Adrián vivía en un bloque de pisos bastante grande, de ladrillo visto y con varias cancelas de acceso al interior. Su madre entró en el número 24, por el garaje, dando lugar a Alejandra a ver a su derecha un patio muy bonito de uso común.
Durante el trayecto, había estado pendiente de la conversación que ambos mantenían. Muchos de los temas derivaban del instituto, anécdotas con los amigos o las clases; pero también tuvo la ocasión de enterarse de que el nombre de la mujer era Maricarmen y el del padre, que estaría unos días de viaje, era Tomás. Así como que ambos compartían el mismo trabajo: eran dueños de una farmacia. Maricarmen parecía una mujer muy agradable, tanto, que en cierto modo le recordaba un poco a su propia madre. La forma en que hablada con su hijo y cómo se interesaba por todas sus cosas se identificaba mucho con cómo lo hacía la suya.
Sonrió.
Subió el ascensor, que a opinión de Alejandra tenía unas luces demasiado potentes, y se pararon en la quinta planta.
—Entonces, ¿puedo decirle a Luís que se quede mañana a dormir para ir juntos al partido? —preguntó el chico.
—Si su madre le deja, ya sabes que por mí no hay problema —respondió ella—
Ahora, yo no me hago responsable de los deberes, ¿eh?
—Tranquila, mamá —dijo él dándose un par de golpes en el pecho—. Sabe que yo le obligaré a hacerlos.
Ambos rieron y Alejandra también con ellos.
Pensó en que ese tal Luís debía ser aquel chico bajito de la otra vez. Recordaba cómo en esa ocasión también Adrián había bromeado con algo similar. <<Debe de ser un poco vago>>, pensó.
El piso en el que acababa de entrar daba la impresión de ser bastante grande. Tal cual atravesó la puerta de entrada un larguísimo pasillo le daba la bienvenida y, justo a la derecha, se encontraba la primera estancia: un salón rectangular muy amplio y subdividido en dos partes; la primera compuesta por un televisor de plasma, una estantería llena de libros, una mesa de madera y cristal muy bonita y un sofá cheslong de color blanco roto. Al otro lado descansaba una gran mesa de comedor, con preciosos adornos sobre la tabla horizontal y rodeada de seis sillas de la misma madera oscura, cuyo asiento estaba tapizado con una tela a rayas muy sutiles.
Siguió a Adrián, atravesando aquel corredor y dejando a cada lado del mismo las diferentes estancias que formaban parte de la casa. Su cuarto era la habitación del final del todo.

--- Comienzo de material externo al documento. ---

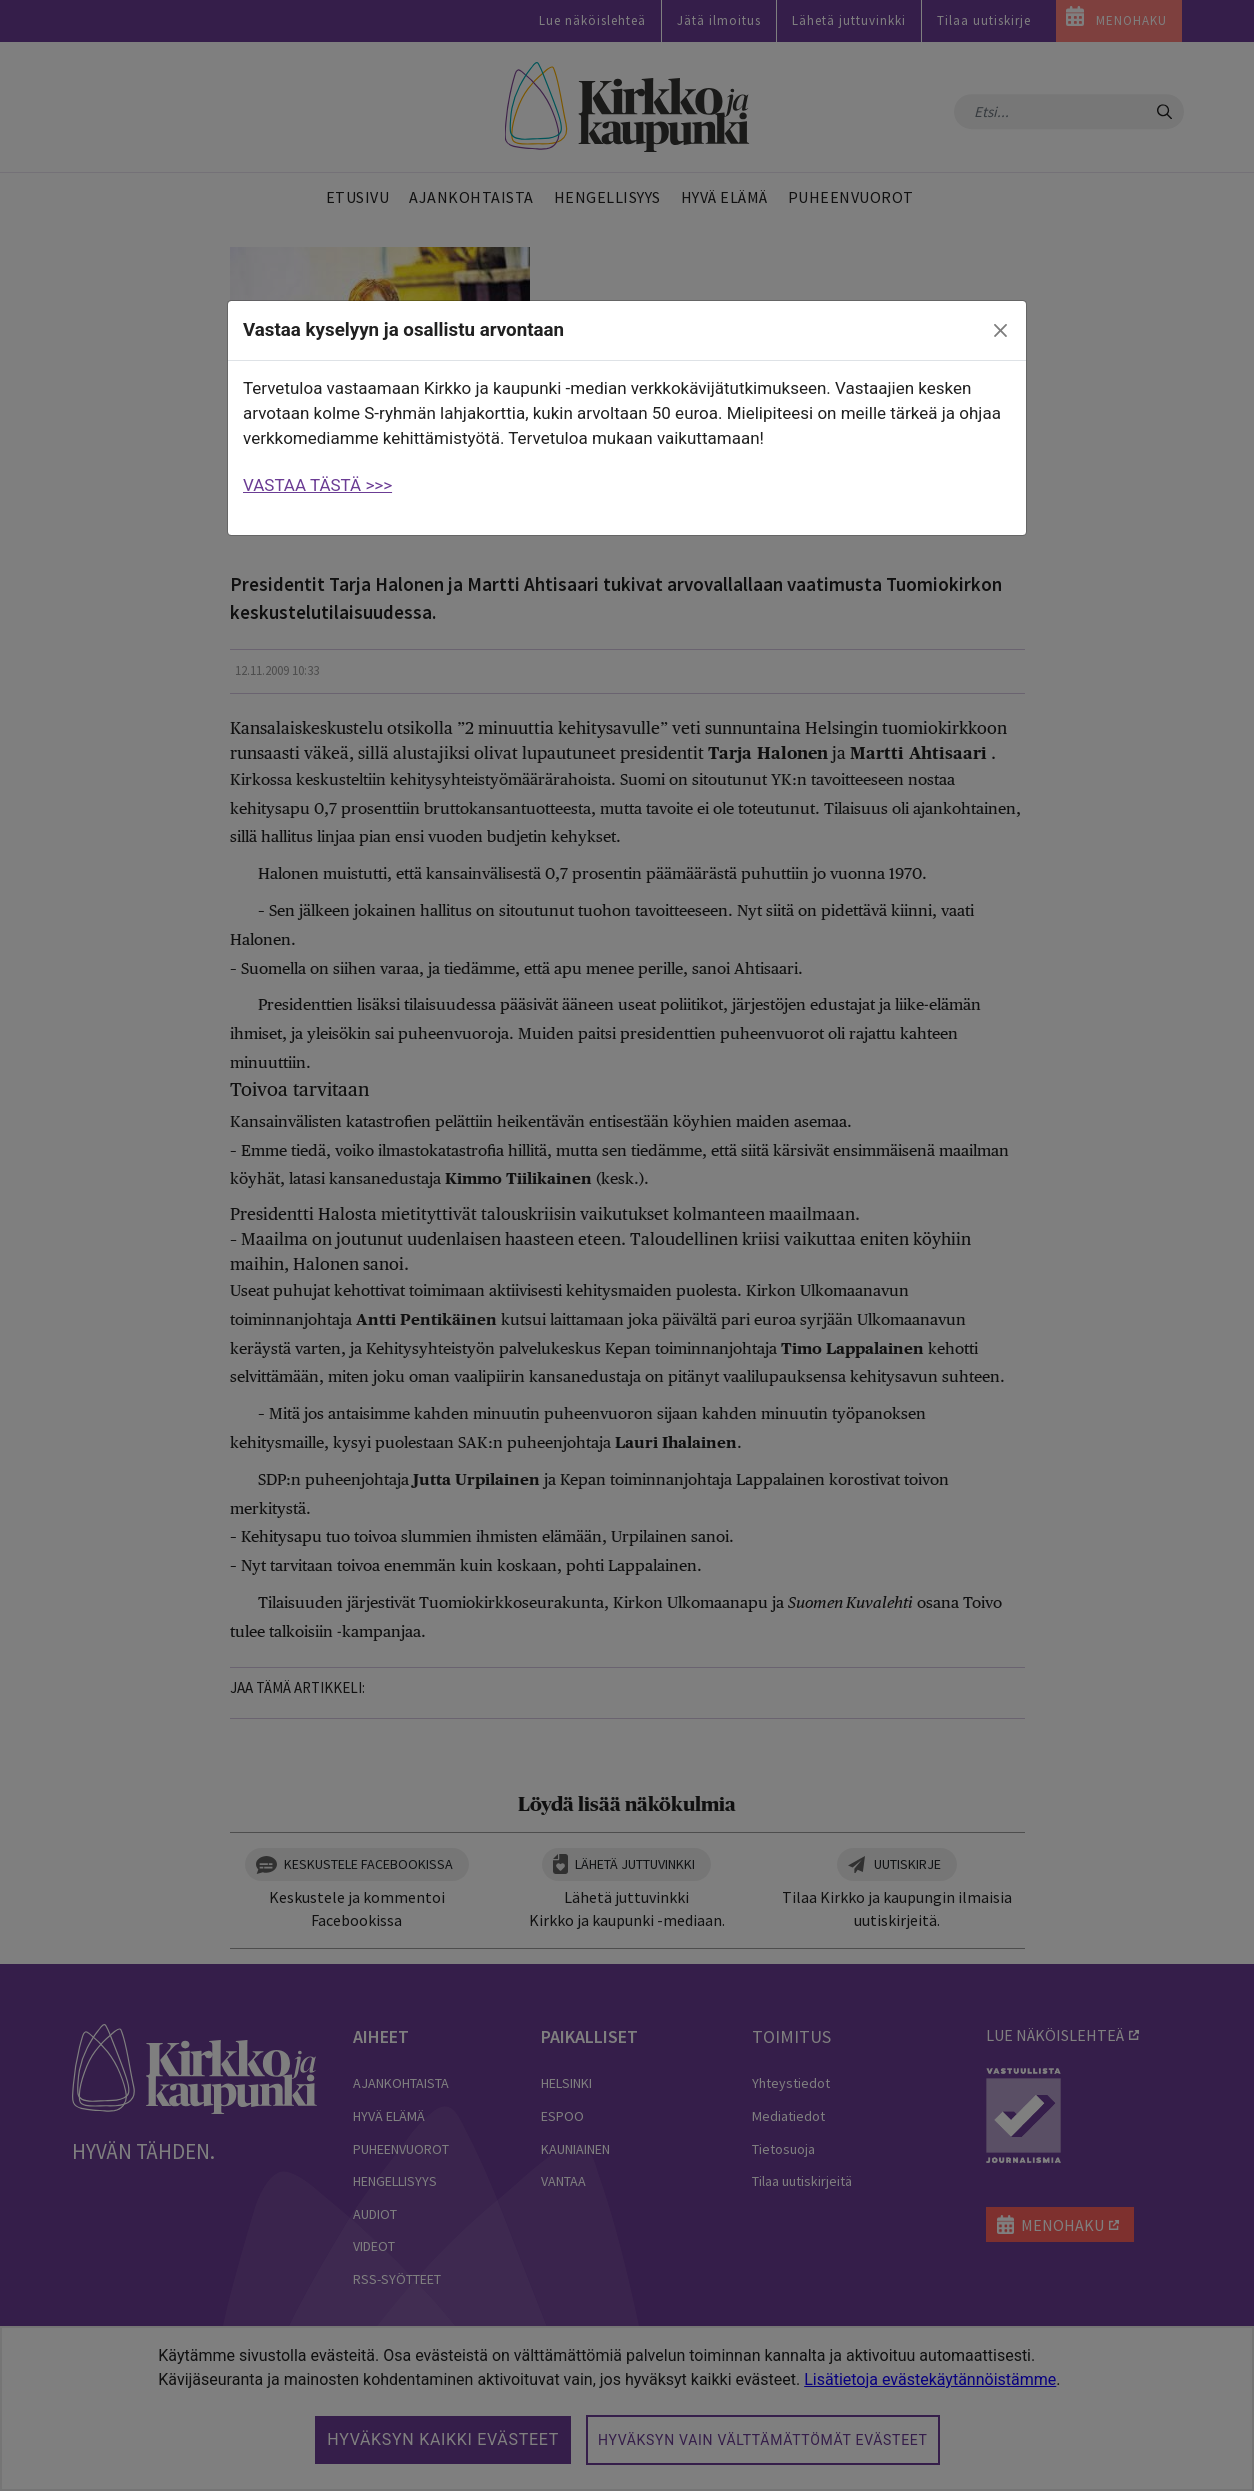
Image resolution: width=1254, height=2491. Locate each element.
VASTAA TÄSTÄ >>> (317, 485)
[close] (1001, 331)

Cuando entró no pudo evitar reír al ver todos los posters de películas de culto que empapelaban las paredes: El Señor de los anillos, Blade runner, Regreso al futuro, Harry Potter… Y, como no podía ser de otra manera, también de Star wars. Tenía varias estanterías llenas de figuritas de personajes de tantas obras más y muchas fotografías de diferentes lugares cuya composición, luces y encuadre le parecían verdaderamente bonitas.
—Me encantan, Adrián —le dijo, olvidando por un momento que él no podía escucharla.
No obtuvo respuesta alguna.
Vio cómo soltaba a los pies de la cama la mochila, sacando un par de libros de dentro, y se quitaba los zapatos de deporte, quedándose tan solo con los calcetines. <<Mi padre le echaría una regañina por ir descalzo>>, pensó con una sonrisa. Con los libros en los brazos el chico se dirigió a su escritorio, se sentó en la silla con ruedas y encendió el ordenador. Alejandra comprendió que iba a ponerse a estudiar o a hacer los deberes que tuviera pendientes, por lo que decidió apartarse de él y dejarle para, mientras tanto, fisgonear un poco más entre las fotos, libros y demás objetos que encontraba a lo largo y ancho de la habitación.
El tiempo parecía pasar a un ritmo diferente para ella pues, antes de planteárselo, ya Maricarmen llamaba a su hijo para que fuera a cenar. Alejandra fue con él y se unió a la mesa durante un rato, escuchando la conversación de ambos y aprendiendo un poco más sobre el primer chico del que se había enamorado. Mientras recogían la mesa y fregaban, ella se dispuso a curiosear por la sala y el comedor. Le gustó todo lo que vio, escuchó, y descubrió sobre él y sobre su familia.
Una vez de vuelta en la habitación y tras haberse puesto el pijama e ido al baño — obviamente en esos momentos ella había preferido acompañar a su madre—, Adrián estuvo un rato leyendo un libro que recopilaba varias obras de Edgar Alan Poe y, tras algunas páginas leídas, apagó la luz y se fue a dormir. Y era entonces cuando llegaba el momento: entraría en su sueño, le conocería y, al fin, dejaría de ser invisible para él.